Actress Natalie Portman -- who Sunday won a Golden Globe for her performance in Darren Aronofsky's "Black Swan" -- went method for her role as tortured ballerina Nina Sayers.
Living a role for a movie is hard work -- living the physically punishing life of a ballet dancer is even harder. But it's worth it when you get awarded with a Golden Globe for your efforts.
Though at a press conference in London she said she was more of a "pleasure-seeker" than a "self-punisher," Portman described the grueling training she underwent for the film, and how mid-way through shooting the film she suffered a dislocated rib.
"We were doing five hours a day of training that was three hours of ballet and then we would swim a mile and tone for two hours," Portman said.
"You really understand the discipline, the rigor, the willingness to work through physical pain," she explained of the physical demands on ballet dancers.
Not only did she have to train as a ballerina, she also had to embody the friable emotional state of a young girl cracking under pressure.
"I think the really tricky part was balancing the physical with the emotion," she said.

But not only does her character have to portray the good princess Odette, who is turned into a swan by an evil sorcerer; she also plays the sorcerer's daughter Odile, the black swan of the film's title.
Dancing as the two swans proves psychologically unsettling for Sayers, a good girl required to turn bad for the role of Odile. She is goaded by the ballet company director (played by French actor Vincent Cassel) into exploring her dark side for the role.
Portman explained that she was drawn to the world of ballet, which she sees as "a particularly female art form that is still dominated by men," because she wanted to represent the "larger world of women, you know, where one woman gets too old, or out of shape, and there's a younger woman that's going to be slipped into her place."

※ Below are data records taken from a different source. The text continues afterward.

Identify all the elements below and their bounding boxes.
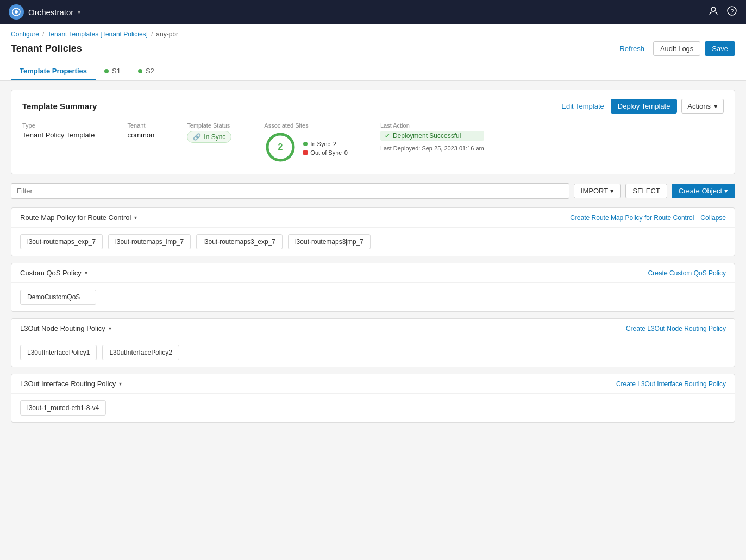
tenant-group: Tenant common (127, 122, 154, 139)
page-title-row: Tenant Policies Refresh Audit Logs Save (11, 41, 735, 62)
card-header: Template Summary Edit Template Deploy Te… (22, 99, 724, 114)
nav-left: Orchestrator ▾ (9, 4, 80, 20)
policy-item[interactable]: DemoCustomQoS (20, 290, 96, 305)
in-sync-legend: In Sync 2 (303, 141, 348, 147)
policy-item[interactable]: l3out-1_routed-eth1-8-v4 (20, 400, 106, 416)
create-object-label: Create Object (679, 187, 722, 195)
policy-section-content: l3out-routemaps_exp_7l3out-routemaps_imp… (11, 228, 735, 256)
policy-section-title: Route Map Policy for Route Control▾ (20, 213, 137, 222)
policy-item[interactable]: l3out-routemaps_exp_7 (20, 234, 103, 249)
actions-chevron-icon: ▾ (714, 102, 718, 110)
select-button[interactable]: SELECT (625, 184, 667, 198)
associated-sites-label: Associated Sites (264, 122, 348, 129)
filter-input[interactable] (11, 183, 569, 199)
policy-section-actions: Create L3Out Interface Routing Policy (616, 380, 726, 388)
tab-s2-label: S2 (146, 67, 154, 75)
policy-section-actions: Create Route Map Policy for Route Contro… (570, 214, 726, 222)
last-deployed-info: Last Deployed: Sep 25, 2023 01:16 am (380, 145, 484, 152)
breadcrumb-tenant-templates[interactable]: Tenant Templates [Tenant Policies] (47, 30, 148, 38)
tab-s1-label: S1 (112, 67, 121, 75)
import-label: IMPORT (581, 187, 608, 195)
policy-collapse-link[interactable]: Collapse (700, 214, 726, 222)
policy-section: L3Out Interface Routing Policy▾Create L3… (11, 374, 735, 423)
type-group: Type Tenant Policy Template (22, 122, 95, 139)
help-icon[interactable]: ? (726, 5, 737, 18)
policy-section-title-text: L3Out Interface Routing Policy (20, 380, 116, 388)
policy-section-chevron-icon[interactable]: ▾ (119, 381, 122, 387)
policy-create-link[interactable]: Create Custom QoS Policy (648, 269, 726, 277)
tab-template-properties[interactable]: Template Properties (11, 62, 96, 80)
policy-section-title-text: Route Map Policy for Route Control (20, 213, 131, 222)
policy-sections-container: Route Map Policy for Route Control▾Creat… (11, 207, 735, 423)
app-logo (9, 4, 24, 20)
out-of-sync-legend: Out of Sync 0 (303, 149, 348, 156)
policy-item[interactable]: L30utInterfacePolicy2 (102, 345, 179, 360)
breadcrumb-current: any-pbr (156, 30, 178, 38)
policy-section-header: Route Map Policy for Route Control▾Creat… (11, 208, 735, 228)
breadcrumb: Configure / Tenant Templates [Tenant Pol… (11, 30, 735, 38)
content-body: Template Summary Edit Template Deploy Te… (0, 81, 746, 438)
tenant-value: common (127, 131, 154, 139)
audit-logs-button[interactable]: Audit Logs (653, 41, 700, 56)
policy-create-link[interactable]: Create L3Out Node Routing Policy (626, 325, 726, 332)
last-action-label: Last Action (380, 122, 484, 129)
policy-section-content: DemoCustomQoS (11, 283, 735, 311)
nav-right: ? (708, 5, 737, 18)
policy-section-header: Custom QoS Policy▾Create Custom QoS Poli… (11, 263, 735, 283)
policy-section-chevron-icon[interactable]: ▾ (85, 270, 87, 276)
card-actions: Edit Template Deploy Template Actions ▾ (559, 99, 724, 114)
out-of-sync-dot (303, 150, 308, 155)
create-object-chevron-icon: ▾ (724, 187, 728, 195)
tab-s1[interactable]: S1 (96, 62, 129, 80)
out-of-sync-label: Out of Sync (310, 149, 341, 156)
in-sync-count: 2 (333, 141, 336, 147)
in-sync-dot (303, 142, 308, 146)
policy-create-link[interactable]: Create Route Map Policy for Route Contro… (570, 214, 694, 222)
breadcrumb-sep-1: / (42, 30, 44, 38)
save-button[interactable]: Save (705, 41, 735, 56)
template-status-value: In Sync (204, 133, 225, 141)
policy-section-chevron-icon[interactable]: ▾ (134, 215, 137, 221)
policy-section-title: Custom QoS Policy▾ (20, 269, 87, 277)
card-title: Template Summary (22, 102, 97, 111)
policy-section-title-text: Custom QoS Policy (20, 269, 82, 277)
policy-create-link[interactable]: Create L3Out Interface Routing Policy (616, 380, 726, 388)
policy-section-actions: Create Custom QoS Policy (648, 269, 726, 277)
tab-s2[interactable]: S2 (129, 62, 163, 80)
policy-section-content: l3out-1_routed-eth1-8-v4 (11, 394, 735, 422)
actions-button[interactable]: Actions ▾ (681, 99, 724, 114)
circle-chart: 2 (264, 131, 297, 165)
tenant-label: Tenant (127, 122, 154, 129)
nav-dropdown-icon[interactable]: ▾ (78, 9, 80, 15)
refresh-button[interactable]: Refresh (615, 42, 649, 55)
deploy-template-button[interactable]: Deploy Template (611, 99, 678, 114)
policy-item[interactable]: l3out-routemaps_imp_7 (108, 234, 191, 249)
svg-text:2: 2 (278, 142, 283, 152)
page-header: Configure / Tenant Templates [Tenant Pol… (0, 24, 746, 81)
breadcrumb-configure[interactable]: Configure (11, 30, 39, 38)
policy-section: L3Out Node Routing Policy▾Create L3Out N… (11, 318, 735, 367)
policy-section-actions: Create L3Out Node Routing Policy (626, 325, 726, 332)
policy-item[interactable]: l3out-routemaps3_exp_7 (196, 234, 283, 249)
filter-bar: IMPORT ▾ SELECT Create Object ▾ (11, 183, 735, 199)
create-object-button[interactable]: Create Object ▾ (672, 184, 735, 198)
policy-section-chevron-icon[interactable]: ▾ (109, 325, 111, 331)
policy-item[interactable]: l3out-routemaps3jmp_7 (288, 234, 371, 249)
policy-item[interactable]: L30utInterfacePolicy1 (20, 345, 97, 360)
user-icon[interactable] (708, 5, 719, 18)
associated-sites-group: Associated Sites 2 In Sync 2 (264, 122, 348, 165)
link-icon: 🔗 (193, 133, 201, 141)
template-status-badge: 🔗 In Sync (187, 131, 231, 143)
svg-text:?: ? (731, 8, 734, 15)
type-value: Tenant Policy Template (22, 131, 95, 139)
deploy-check-icon: ✔ (385, 132, 390, 140)
edit-template-button[interactable]: Edit Template (559, 99, 606, 113)
import-button[interactable]: IMPORT ▾ (574, 184, 621, 198)
svg-point-1 (15, 10, 18, 14)
template-summary-card: Template Summary Edit Template Deploy Te… (11, 90, 735, 174)
policy-section-header: L3Out Node Routing Policy▾Create L3Out N… (11, 319, 735, 338)
circle-wrapper: 2 In Sync 2 Out of Sync 0 (264, 131, 348, 165)
in-sync-label: In Sync (310, 141, 330, 147)
last-deployed-value: Sep 25, 2023 01:16 am (422, 145, 484, 152)
policy-section: Route Map Policy for Route Control▾Creat… (11, 207, 735, 256)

Exploring that world is fitting for an actress used to working in Hollywood since childhood.
Portman was born in 1981 in Jerusalem and moved to America soon after. She made her acting debut in 1994 as Mathilda Luc Besson's film "Leon," about the relationship between a young girl and a hit man.
Portman, now 29, said she was pleased to have had the experience of her 20's before embarking on the demanding role of Nina. She likens her experience as a child actress to that of her character in "Black Swan."
With a Golden Globe win, many are wondering if Portman will get an Academy Award nomination too.
But while she says she finds the awards buzz "flattering," Portman also said that audience reaction is most important to her.
"Just to see people engaging so passionately about it is your greatest dream while making a movie," she said.